El Diccionario de la Real Academia Española dice  “Tolerancia: Nombre femenino. Respeto a las ideas, creencias o prácticas de los demás cuando estas son diferentes o contrarias a las propias.

 

Orlando no fue un acto terrorista, fue una muestra de cultura. De la cultura de la intolerancia. Esa cultura que nos alimenta a diario con el miedo a lo diferente, ya sea el color de piel, las creencias religiosas, las preferencias sexuales, el idioma o el lugar de origen.

 

La cultura del derecho al porte y tenencia de armas como algo esencial, esa tan arraigada en el tejido cultural mas básico de la población estadounidense, exacerbado por el odio generado por la propaganda mentirosa de la lucha por la libertad que no es otra cosa que marketing para la venta de esas mismas armas que semana a semana provoca masacres, cada vez mas históricas.

 

Pero no nos engañemos, Orlando no es privilegio vergonzoso de los Estados Unidos, es la casualidad geográfica de una realidad mundial de todo y de todos.
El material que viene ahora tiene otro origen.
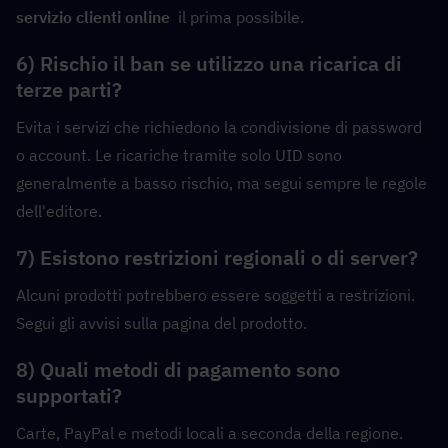
servizio clienti online
  il prima possibile.
6) Rischio il ban se utilizzo una ricarica di 
terze parti?
Evita i servizi che richiedono la condivisione di password 
o account. Le ricariche tramite solo UID sono 
generalmente a basso rischio, ma segui sempre le regole 
dell'editore.
7) Esistono restrizioni regionali o di server?
Alcuni prodotti potrebbero essere soggetti a restrizioni. 
Segui gli avvisi sulla pagina del prodotto.
8) Quali metodi di pagamento sono 
supportati?
Carte, PayPal e metodi locali a seconda della regione.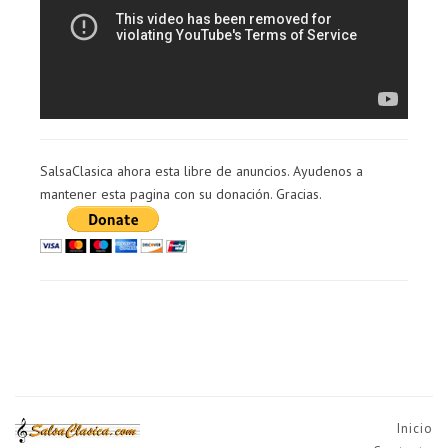
SalsaClasica ahora esta libre de anuncios. Ayudenos a
mantener esta pagina con su donación. Gracias.
Inicio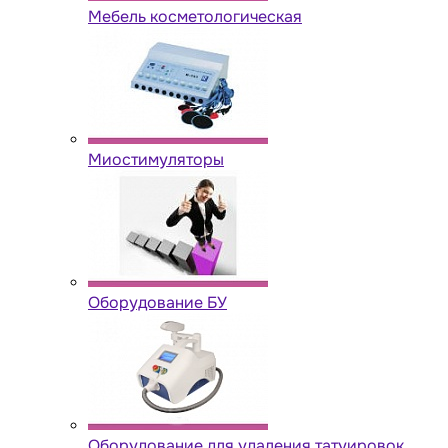
Мебель косметологическая
Миостимуляторы
Оборудование БУ
Оборудование для удаления татуировок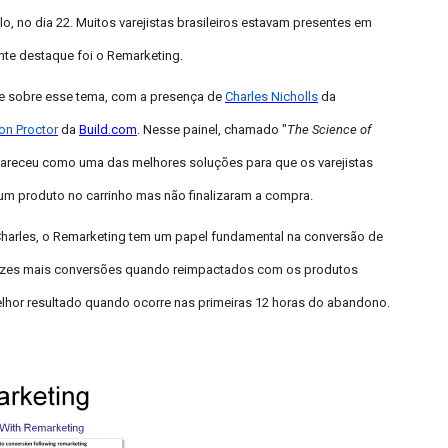
, no dia 22. Muitos varejistas brasileiros estavam presentes em
te destaque foi o Remarketing.
te sobre esse tema, com a presença de
Charles Nicholls
da
on Proctor
da
Build.com
. Nesse painel, chamado "
The Science of
pareceu como uma das melhores soluções para que os varejistas
m produto no carrinho mas não finalizaram a compra.
arles, o Remarketing tem um papel fundamental na conversão de
vezes mais conversões quando reimpactados com os produtos
elhor resultado quando ocorre nas primeiras 12 horas do abandono.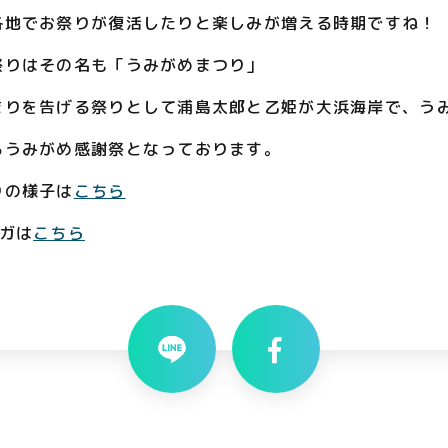
各地でお祭りが復活したりと楽しみが増える時期ですね！
祭りはその名も「うみがめまつり」
まりを告げる祭りとして浦島太郎と乙姫が大浜海岸で、う
るうみがめ感謝祭となっております。
りの様子は
こちら
ガは
こちら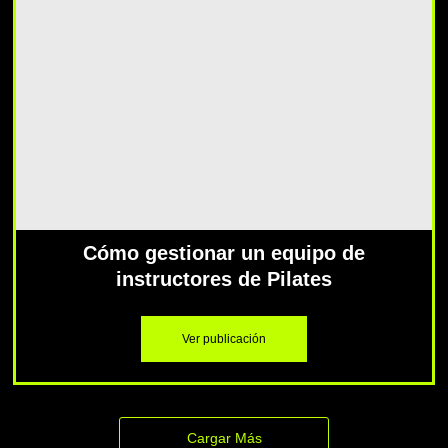
Cómo gestionar un equipo de
instructores de Pilates
Ver publicación
Cargar Más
Es la realidad de el rechazo al  derecho al matrimonio independientemente del genero de quien lo contraiga que tristemente rige aun en la mayoría de los países del mundo, ese que aun en las sociedades en que esta permitido debe enfrentar la resistencia a que simplemente sea un matrimonio, porque hay voces que argumentan con fuerza que no es lo mismo que la unión entre un hombre y una mujer, y les aterra hasta el nombre.

 

Orlando es la discriminación ignorante, nacida en el miedo de los machos que gobiernan a que se los considere menos hombres, es el permiso de una sociedad que para degradar todavía insulta con epítetos de contenido sexual.

 

Orlando es el oportunismo de los candidatos a la presidencia locales y los ya electos en el resto del mundo que hacen política con la moral en lugar de intentar moralizar la política.

 

Orlando es o mejor dicho somos todos, los que pensamos que haríamos si nuestros hijos nacieran con una identidad sexual diferente a la nuestra, los que segregamos a todo el que no luce, habla, cree o piensa igual que nosotros.

 

Aprender a vivir en tolerancia es la única forma de salvarnos como especie, el último eslabón de la cadena de destrucción hasta estas palabras es Orlando, como decía Bertold Bretch “… hoy me matan a mi pero ya no importa”

No nos engañemos, la intolerancia no reconoce entre hijos y entenados.

 

* Trabajadora social uruguaya radicada en Toronto.